__Assignment__.
Using the entries below, copy exactly each line from the line with "twas zu kleinteilig" up to and including the line with "ist. So funkti", with every picture left out.

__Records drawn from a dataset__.
━━━━
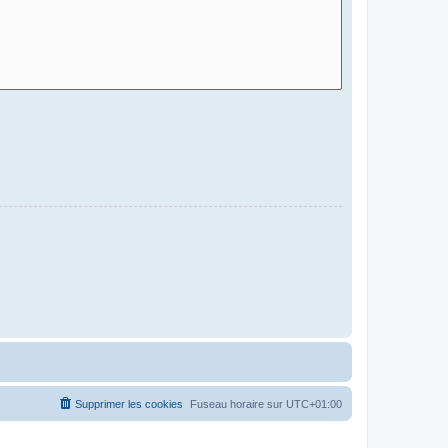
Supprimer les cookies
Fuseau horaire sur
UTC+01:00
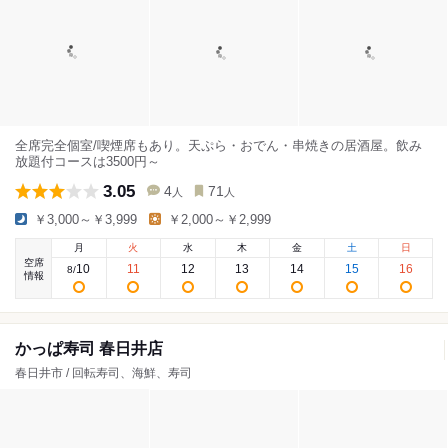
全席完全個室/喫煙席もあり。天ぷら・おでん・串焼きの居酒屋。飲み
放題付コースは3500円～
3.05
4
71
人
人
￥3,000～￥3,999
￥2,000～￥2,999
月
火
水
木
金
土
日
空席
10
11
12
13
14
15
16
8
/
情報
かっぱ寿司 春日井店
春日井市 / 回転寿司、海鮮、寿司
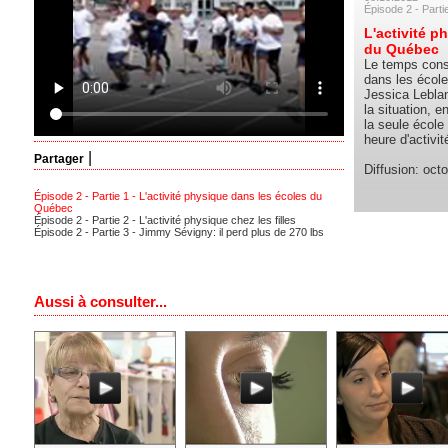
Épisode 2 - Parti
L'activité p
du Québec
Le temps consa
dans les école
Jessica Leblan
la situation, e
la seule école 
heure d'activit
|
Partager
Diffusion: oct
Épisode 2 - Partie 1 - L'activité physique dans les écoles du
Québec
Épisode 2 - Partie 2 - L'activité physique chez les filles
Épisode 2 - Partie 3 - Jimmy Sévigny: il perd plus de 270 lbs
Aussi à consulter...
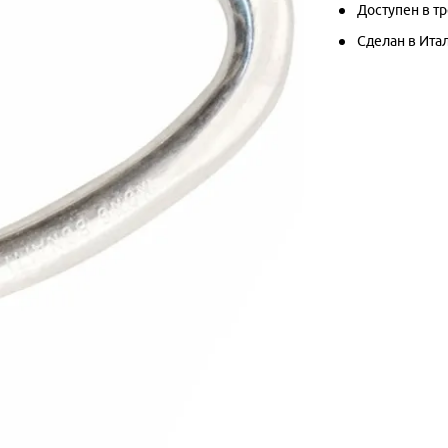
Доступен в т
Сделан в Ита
━━━━
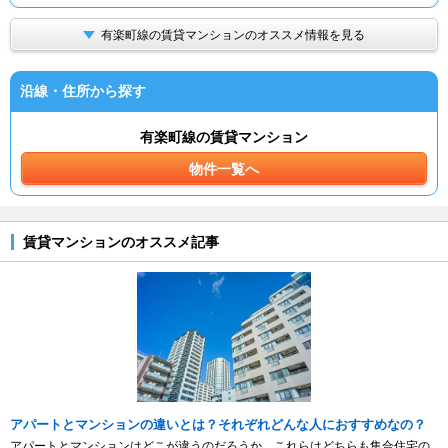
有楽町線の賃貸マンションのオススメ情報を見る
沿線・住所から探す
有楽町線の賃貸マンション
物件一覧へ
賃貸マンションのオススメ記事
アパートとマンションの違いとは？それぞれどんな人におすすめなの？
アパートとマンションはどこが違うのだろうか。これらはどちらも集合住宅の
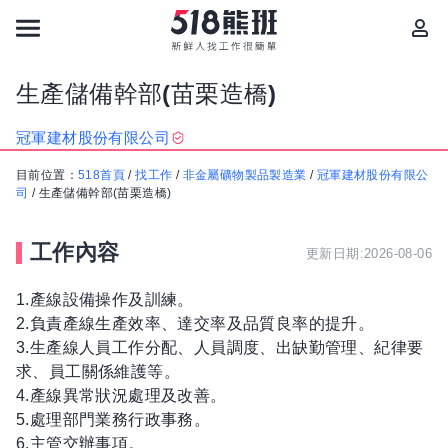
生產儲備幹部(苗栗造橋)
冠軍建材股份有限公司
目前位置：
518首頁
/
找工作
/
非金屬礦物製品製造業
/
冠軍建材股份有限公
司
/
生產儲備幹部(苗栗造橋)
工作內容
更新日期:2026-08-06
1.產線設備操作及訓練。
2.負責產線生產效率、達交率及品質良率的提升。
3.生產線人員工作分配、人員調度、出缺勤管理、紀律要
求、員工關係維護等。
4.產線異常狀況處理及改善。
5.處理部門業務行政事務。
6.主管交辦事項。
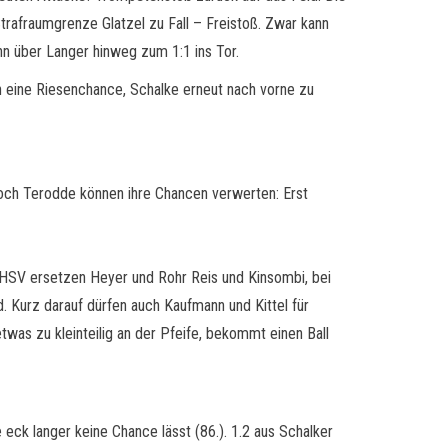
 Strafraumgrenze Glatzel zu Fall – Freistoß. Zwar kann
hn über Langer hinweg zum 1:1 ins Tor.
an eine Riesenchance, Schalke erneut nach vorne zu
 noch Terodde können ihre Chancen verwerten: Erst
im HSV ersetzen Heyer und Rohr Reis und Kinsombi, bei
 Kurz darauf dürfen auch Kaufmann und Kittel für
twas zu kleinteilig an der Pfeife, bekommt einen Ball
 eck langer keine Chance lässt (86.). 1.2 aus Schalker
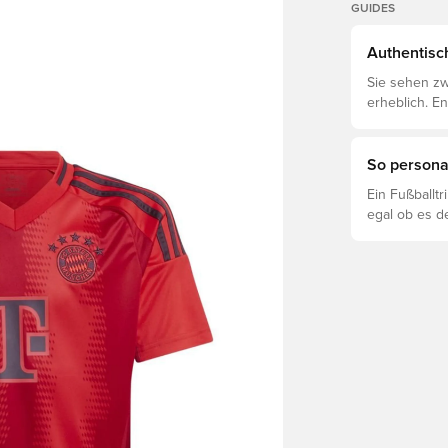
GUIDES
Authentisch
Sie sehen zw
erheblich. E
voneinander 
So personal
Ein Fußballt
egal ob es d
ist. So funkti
━━━━
__Task result__.
twas zu kleinteilig an der Pfeife, bekommt einen Ball
 eck langer keine Chance lässt (86.). 1.2 aus Schalker
GUIDES
Authentisch
Sie sehen zw
erheblich. E
voneinander 
So personal
Ein Fußballt
egal ob es d
ist. So funkti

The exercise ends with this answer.